You can try to say that's an illegitimate thing to have concern about the impact of immigration, not only on the economy, but on the cohesion of American culture. But now you're trying to police speech/thought and not prevent massacres.
Yes, ideologically there is a spectrum of continuity between the Buffalo shooter and Tucker Carlson. But the methodological continuity is much more in common with the [terrorist] shooter at the Pulse nightclub. If what you're trying to do is drive anti-immigration or immigration restriction ideas off the public square, that points to one approach. But if you're trying to protect Americans from massacres, the next one could be motivated by a completely different set of ideas.
NORM ORNSTEIN:
What disturbed me as much as anything in the aftermath of Buffalo was not Tucker Carlson or Elise Stefanik refusing to take any responsibility for their reckless rhetoric. It was that this was an act of white supremacy. And we know that the bulk of terrorist attacks in the United States have come not from the Islamicists, but from white supremacists. In the past, the leaders of both political parties would have joined together and condemned that in the starkest terms. They could separate that out from the debate over immigration, but they are now refusing to do that.

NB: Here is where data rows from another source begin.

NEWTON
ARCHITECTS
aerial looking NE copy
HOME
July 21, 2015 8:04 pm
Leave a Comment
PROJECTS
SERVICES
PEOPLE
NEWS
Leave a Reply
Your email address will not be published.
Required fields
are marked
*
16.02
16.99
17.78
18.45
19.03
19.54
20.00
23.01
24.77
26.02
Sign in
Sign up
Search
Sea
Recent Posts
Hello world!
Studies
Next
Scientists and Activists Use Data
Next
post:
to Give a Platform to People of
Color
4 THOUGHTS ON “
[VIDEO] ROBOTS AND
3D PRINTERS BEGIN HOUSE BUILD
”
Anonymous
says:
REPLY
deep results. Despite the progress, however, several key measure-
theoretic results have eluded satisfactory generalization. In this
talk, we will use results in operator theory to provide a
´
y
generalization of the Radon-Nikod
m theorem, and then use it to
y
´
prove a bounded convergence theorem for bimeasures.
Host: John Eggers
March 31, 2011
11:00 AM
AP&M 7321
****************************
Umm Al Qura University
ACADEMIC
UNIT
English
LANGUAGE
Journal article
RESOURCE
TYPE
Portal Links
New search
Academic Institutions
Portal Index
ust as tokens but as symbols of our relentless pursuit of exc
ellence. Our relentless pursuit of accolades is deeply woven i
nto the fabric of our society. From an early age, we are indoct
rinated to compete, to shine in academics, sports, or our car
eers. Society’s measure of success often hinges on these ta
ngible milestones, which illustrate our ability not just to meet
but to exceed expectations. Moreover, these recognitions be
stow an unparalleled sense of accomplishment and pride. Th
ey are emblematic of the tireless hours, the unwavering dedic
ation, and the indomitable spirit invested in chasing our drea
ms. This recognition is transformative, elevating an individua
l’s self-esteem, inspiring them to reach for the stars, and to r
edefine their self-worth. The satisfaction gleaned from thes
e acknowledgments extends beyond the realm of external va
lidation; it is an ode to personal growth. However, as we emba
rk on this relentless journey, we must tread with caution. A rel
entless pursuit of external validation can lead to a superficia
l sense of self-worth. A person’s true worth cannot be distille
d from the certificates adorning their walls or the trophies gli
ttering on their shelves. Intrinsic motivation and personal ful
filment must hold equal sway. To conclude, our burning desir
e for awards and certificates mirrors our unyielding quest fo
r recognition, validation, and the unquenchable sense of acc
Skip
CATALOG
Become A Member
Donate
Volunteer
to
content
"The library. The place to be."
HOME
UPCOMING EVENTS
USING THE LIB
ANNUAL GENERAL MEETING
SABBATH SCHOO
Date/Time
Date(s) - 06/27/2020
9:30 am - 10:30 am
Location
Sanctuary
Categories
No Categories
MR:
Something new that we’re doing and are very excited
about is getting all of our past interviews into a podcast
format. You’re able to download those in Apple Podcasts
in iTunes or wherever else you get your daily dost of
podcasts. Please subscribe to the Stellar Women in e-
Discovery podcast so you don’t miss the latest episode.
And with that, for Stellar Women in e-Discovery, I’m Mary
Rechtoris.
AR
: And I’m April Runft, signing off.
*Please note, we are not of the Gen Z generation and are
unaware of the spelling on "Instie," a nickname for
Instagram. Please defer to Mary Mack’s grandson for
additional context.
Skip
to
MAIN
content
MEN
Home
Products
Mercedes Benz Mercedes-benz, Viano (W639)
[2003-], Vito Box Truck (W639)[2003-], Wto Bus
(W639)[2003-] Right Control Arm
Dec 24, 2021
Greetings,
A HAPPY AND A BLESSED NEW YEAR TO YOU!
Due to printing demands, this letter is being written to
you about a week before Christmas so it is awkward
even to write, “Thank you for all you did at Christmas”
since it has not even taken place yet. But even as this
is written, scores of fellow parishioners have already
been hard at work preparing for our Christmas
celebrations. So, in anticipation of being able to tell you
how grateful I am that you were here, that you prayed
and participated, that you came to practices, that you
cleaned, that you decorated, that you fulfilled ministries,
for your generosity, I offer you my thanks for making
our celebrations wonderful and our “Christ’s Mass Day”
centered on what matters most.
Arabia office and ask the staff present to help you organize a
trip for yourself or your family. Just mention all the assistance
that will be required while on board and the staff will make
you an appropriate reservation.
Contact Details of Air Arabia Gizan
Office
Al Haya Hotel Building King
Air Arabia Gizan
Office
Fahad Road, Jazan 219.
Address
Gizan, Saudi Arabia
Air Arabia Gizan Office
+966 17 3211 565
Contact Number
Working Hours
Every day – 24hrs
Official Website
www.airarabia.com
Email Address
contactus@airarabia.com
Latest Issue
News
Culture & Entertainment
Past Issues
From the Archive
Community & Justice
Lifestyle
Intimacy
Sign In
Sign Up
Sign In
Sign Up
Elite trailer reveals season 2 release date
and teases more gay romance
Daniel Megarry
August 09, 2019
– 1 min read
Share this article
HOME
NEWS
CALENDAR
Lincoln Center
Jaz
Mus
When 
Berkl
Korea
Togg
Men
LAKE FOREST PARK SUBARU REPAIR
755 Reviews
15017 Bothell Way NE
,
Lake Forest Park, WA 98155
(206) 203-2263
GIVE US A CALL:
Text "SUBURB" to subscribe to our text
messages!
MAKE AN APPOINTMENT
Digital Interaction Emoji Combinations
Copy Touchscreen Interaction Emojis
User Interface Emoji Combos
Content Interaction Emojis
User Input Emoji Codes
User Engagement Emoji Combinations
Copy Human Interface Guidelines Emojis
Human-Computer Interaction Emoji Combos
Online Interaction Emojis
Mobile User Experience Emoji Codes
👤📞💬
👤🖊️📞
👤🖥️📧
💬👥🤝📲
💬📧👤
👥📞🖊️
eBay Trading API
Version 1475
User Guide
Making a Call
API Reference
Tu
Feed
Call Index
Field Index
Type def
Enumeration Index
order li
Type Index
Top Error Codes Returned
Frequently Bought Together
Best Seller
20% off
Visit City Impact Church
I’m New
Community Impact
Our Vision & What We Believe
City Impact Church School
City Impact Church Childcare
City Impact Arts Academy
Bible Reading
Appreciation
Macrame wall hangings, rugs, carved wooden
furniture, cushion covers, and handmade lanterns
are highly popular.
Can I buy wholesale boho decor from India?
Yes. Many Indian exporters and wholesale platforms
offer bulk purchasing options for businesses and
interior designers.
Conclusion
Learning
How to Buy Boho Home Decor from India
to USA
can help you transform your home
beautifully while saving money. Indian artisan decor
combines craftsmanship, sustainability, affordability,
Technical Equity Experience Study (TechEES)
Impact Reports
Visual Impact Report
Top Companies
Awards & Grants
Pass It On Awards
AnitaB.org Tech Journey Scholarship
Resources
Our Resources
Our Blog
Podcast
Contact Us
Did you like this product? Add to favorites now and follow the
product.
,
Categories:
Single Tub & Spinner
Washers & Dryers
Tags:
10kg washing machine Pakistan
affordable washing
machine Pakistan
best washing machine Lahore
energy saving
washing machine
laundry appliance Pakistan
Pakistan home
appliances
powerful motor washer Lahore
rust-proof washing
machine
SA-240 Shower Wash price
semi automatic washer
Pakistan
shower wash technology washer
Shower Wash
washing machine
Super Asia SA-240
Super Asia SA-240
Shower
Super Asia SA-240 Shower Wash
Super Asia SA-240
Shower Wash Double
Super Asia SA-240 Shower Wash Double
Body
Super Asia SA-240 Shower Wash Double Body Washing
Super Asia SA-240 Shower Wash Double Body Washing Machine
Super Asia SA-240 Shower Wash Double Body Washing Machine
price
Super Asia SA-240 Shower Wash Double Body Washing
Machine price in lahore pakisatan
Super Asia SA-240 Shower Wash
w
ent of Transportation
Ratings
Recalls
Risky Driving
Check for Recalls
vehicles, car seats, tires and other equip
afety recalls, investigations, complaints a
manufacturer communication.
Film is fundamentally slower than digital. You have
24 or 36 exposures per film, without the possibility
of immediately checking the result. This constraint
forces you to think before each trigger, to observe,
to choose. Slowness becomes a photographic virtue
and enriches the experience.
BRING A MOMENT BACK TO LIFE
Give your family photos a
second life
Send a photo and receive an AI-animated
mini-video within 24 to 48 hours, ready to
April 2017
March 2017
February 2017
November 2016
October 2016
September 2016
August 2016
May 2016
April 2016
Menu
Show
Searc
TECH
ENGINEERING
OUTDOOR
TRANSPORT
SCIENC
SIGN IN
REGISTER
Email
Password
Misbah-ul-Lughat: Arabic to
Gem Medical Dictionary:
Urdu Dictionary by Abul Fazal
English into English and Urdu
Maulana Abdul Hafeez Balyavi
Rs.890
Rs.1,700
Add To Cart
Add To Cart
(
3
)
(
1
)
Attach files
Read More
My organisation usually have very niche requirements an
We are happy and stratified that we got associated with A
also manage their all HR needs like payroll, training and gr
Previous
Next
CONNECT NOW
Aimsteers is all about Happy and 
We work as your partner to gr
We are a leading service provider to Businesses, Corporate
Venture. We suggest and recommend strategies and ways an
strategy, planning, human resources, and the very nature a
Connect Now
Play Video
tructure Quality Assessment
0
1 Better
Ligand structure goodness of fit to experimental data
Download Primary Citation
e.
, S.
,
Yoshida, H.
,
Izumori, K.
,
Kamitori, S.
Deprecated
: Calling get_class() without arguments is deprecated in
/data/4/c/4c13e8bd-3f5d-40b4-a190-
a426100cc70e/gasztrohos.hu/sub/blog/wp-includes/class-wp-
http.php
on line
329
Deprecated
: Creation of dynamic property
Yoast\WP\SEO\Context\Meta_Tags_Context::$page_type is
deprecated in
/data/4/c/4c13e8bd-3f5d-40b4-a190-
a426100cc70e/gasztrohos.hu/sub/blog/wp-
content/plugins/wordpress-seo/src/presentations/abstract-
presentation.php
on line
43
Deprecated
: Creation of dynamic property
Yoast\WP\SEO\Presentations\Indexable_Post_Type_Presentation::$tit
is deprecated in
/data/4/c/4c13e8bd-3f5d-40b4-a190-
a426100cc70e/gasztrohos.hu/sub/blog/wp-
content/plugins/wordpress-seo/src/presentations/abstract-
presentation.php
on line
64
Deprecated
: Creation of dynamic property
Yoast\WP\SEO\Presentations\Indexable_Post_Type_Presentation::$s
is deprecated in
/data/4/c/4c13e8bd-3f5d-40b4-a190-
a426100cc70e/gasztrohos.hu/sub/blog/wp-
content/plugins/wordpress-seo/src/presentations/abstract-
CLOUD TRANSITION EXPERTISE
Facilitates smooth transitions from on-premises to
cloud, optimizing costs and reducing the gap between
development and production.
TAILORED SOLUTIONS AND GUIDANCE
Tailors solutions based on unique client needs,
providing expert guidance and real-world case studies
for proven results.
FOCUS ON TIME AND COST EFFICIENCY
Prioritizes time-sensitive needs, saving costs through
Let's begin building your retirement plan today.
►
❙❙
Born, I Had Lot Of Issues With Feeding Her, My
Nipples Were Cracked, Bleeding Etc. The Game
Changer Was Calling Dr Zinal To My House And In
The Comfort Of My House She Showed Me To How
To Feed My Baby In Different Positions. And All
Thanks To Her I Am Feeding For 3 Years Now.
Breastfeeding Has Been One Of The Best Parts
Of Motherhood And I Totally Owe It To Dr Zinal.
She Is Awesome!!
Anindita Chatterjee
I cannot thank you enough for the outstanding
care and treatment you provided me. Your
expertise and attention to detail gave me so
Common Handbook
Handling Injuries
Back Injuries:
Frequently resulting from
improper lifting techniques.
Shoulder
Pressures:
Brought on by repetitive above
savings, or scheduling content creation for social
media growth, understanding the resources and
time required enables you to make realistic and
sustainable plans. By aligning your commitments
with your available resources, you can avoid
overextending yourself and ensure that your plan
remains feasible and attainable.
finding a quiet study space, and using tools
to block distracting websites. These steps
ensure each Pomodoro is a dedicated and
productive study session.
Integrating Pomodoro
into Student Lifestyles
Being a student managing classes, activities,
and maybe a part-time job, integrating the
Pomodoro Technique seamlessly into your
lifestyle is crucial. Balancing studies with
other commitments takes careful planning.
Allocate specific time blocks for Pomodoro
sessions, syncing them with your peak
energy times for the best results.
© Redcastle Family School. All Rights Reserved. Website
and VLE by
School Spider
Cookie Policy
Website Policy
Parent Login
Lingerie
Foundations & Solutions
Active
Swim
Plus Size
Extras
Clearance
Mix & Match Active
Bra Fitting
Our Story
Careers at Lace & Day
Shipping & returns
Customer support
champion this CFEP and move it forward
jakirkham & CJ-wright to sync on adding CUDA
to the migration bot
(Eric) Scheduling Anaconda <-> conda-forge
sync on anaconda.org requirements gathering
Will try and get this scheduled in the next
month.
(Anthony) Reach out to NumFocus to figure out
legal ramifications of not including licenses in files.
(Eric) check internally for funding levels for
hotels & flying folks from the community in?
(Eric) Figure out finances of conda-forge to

They're conflating the two and that's what's dangerous. And we don't have a responsible party anymore. On the Republican side, it’s a cult and the people who would speak up are afraid to. And I think that’s the problem. Being against expanded immigration is a legitimate debate to have. It's one we've had since the beginning of the Republic. I'm in a different place than David Frum is, but that's a perfectly legitimate debate. This is being exploited to promote white supremacy for political purposes. And the result is violence.
JONATHAN ALTER:
David, I agree that reasonable people can differ on immigration. But saying that white people are being replaced is a different story. I am kind of surprised having read a lot of your fine writing that you are not more sensitive to the historical resonance of the replacement theory debate. Nazi ideology is about replacement. The white supremacists in Charlottesville chanted, “Jews will not replace us.” In the Buffalo gunman’s manifesto, the idea is that Jews will engineer the replacement of Aryans. In this particular context, Jews are placed as sort of the middleman who are enabling this replacement and so the implications of Tucker Carlson's rhetoric are dangerous. It's not "policing speech" to point this out and to begin to get at least some parts of society to understand how noxious replacement theory really is.
Thanks for letting me excerpt this, Harry.
I don't think David Frum is naive and he wasn't defensive in our convo. He is one of our most formidable public intellectuals. But I agree that I hope he takes the danger posed by replacement theory a little more seriously.
Educated observers understand that white supremacy (and racism, generally) is a superstitious, anti-scientific canard. As Norm points out, its proponents were once fragmented but are now a critical mass. Any such criticality has but two possible outcomes: either being managed at a low level of destructiveness or being allowed to explode. Our immediate challenge is to manage the destructive effects of racial animus while extirpating its causes. If we fail to act, our society will explode.